Mr Jenrick had been seen as taking an increasingly firm approach over plans to stop asylum seekers making unauthorised crossings of the Channel in small boats in recent weeks.

The draft Bill compels judges to treat Rwanda as a safe country after the Supreme Court ruled the scheme was unlawful over risks to refugees.

The legislation, which must be voted on by Parliament, gives ministers the powers to disregard sections of the Human Rights Act.

However, it does not go as far as providing powers to dismiss the European Convention on Human Rights

Due to this Mr Jenrick said "stronger protections" were needed to end "the merry-go-round of legal challenges which risk paralysing the scheme," BBC News reports.

Robert Jenrick resigns from Rishi Sunak's government

In his resignation letter to Rishi Sunak, Mr Jenrick said the Prime Minister had "moved towards my position" on the emergency legislation.

He went on: "Nevertheless, I am unable to take the currently proposed legislation through the Commons as I do not believe it provides us with the best possible chance of success."

Mr Jenrick added that the bill was "a triumph of hope over experience".

Mr Sunak wrote back to Mr Jenrick to tell him his resignation was “disappointing”.

He wrote: “I fear that your departure is based on a fundamental misunderstanding of the situation.
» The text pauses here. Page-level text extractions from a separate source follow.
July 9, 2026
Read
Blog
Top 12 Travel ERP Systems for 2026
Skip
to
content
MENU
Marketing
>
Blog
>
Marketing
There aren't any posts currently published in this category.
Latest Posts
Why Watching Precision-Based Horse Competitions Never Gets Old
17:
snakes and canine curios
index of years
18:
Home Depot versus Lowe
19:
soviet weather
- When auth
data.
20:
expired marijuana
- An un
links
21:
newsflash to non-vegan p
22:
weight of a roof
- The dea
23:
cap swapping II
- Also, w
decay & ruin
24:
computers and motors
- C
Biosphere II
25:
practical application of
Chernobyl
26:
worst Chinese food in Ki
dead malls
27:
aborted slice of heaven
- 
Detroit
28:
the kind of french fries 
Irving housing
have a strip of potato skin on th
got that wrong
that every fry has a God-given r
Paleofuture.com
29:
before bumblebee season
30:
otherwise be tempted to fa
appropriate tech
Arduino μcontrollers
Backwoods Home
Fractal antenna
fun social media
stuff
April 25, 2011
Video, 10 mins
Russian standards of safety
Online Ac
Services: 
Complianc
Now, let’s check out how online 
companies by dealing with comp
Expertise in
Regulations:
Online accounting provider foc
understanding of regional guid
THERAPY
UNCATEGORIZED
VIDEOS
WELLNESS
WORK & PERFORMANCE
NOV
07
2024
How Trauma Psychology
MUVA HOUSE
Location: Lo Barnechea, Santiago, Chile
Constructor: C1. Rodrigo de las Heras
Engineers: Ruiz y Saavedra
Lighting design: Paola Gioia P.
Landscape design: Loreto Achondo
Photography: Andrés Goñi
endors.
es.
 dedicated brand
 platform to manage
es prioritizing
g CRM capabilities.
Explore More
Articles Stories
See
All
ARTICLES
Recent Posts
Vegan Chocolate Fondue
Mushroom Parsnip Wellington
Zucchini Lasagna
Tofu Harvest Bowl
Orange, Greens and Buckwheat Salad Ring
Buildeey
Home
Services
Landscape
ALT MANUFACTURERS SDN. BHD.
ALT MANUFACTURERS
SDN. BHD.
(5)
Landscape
“It is our experience that gives us confidence that this will work."

He added: “If we were to oust the courts entirely, we would collapse the entire scheme.”
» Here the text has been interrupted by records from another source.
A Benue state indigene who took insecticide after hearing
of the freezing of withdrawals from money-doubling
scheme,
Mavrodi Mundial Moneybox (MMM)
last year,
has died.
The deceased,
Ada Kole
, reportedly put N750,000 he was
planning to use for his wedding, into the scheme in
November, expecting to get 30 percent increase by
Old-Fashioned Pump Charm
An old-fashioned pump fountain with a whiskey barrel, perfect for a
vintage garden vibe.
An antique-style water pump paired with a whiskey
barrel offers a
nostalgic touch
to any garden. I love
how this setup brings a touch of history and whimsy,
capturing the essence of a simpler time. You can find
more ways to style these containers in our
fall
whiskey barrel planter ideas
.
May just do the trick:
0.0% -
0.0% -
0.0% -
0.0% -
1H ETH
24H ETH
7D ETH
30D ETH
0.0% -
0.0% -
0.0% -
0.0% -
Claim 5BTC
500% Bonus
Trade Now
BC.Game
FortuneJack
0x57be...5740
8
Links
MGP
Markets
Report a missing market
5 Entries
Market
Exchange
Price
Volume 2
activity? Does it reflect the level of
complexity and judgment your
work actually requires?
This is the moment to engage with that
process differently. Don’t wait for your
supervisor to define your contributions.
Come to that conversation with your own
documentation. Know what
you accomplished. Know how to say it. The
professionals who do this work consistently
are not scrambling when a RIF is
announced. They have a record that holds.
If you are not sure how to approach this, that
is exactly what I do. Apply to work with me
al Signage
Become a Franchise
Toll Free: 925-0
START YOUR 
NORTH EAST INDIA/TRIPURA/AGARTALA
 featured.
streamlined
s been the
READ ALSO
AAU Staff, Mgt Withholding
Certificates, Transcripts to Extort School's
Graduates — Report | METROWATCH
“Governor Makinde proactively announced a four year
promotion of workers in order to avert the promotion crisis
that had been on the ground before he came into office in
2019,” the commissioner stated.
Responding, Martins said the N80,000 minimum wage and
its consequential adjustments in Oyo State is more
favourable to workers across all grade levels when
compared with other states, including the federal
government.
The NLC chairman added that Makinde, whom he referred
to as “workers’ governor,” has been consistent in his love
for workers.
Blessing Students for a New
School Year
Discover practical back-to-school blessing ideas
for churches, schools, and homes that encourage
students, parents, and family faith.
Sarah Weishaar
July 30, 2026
The Prime Minister pointed to Rwanda’s claim that they would not accept the UK breaching international law, adding: “There would be no point in passing a law that would leave us with nowhere to send people to.”
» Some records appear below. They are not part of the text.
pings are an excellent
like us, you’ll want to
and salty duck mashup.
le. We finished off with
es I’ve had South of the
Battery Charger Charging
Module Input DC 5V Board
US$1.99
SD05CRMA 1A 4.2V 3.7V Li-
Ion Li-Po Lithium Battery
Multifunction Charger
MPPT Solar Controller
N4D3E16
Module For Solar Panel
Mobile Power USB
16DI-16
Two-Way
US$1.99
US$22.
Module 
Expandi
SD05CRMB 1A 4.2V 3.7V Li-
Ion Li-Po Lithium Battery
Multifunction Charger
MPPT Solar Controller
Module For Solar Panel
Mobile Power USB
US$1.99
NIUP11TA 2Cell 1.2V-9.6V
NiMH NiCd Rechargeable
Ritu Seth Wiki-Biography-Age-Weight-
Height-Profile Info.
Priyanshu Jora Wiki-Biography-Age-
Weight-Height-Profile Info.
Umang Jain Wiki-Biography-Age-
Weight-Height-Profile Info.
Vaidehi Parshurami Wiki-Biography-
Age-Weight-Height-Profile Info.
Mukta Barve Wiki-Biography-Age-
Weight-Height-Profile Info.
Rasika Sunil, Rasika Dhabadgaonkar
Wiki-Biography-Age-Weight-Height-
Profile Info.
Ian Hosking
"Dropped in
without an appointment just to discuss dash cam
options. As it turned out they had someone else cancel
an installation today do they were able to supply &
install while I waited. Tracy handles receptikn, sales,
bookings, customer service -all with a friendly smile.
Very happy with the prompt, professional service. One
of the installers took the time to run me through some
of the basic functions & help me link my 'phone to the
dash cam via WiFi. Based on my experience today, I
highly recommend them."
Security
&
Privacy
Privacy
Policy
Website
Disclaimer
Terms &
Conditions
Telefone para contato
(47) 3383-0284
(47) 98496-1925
What does the Rwnada bill entail?

The Safety of Rwanda (Asylum and Immigration) Bill states that it is the “judgment of Parliament that the Republic of Rwanda is a safe country”.

The Bill says that “every decision-maker” – specifically mentioning the courts – “must conclusively treat the Republic of Rwanda as a safe country”.

It states that ministers will decide whether to ignore interim measures issued by the European Court of Human Rights which have previously scuppered flights.

Combined with the new legally binding treaty brokered with Rwanda, the Government hopes they can get the policy first announced in April last year off the ground.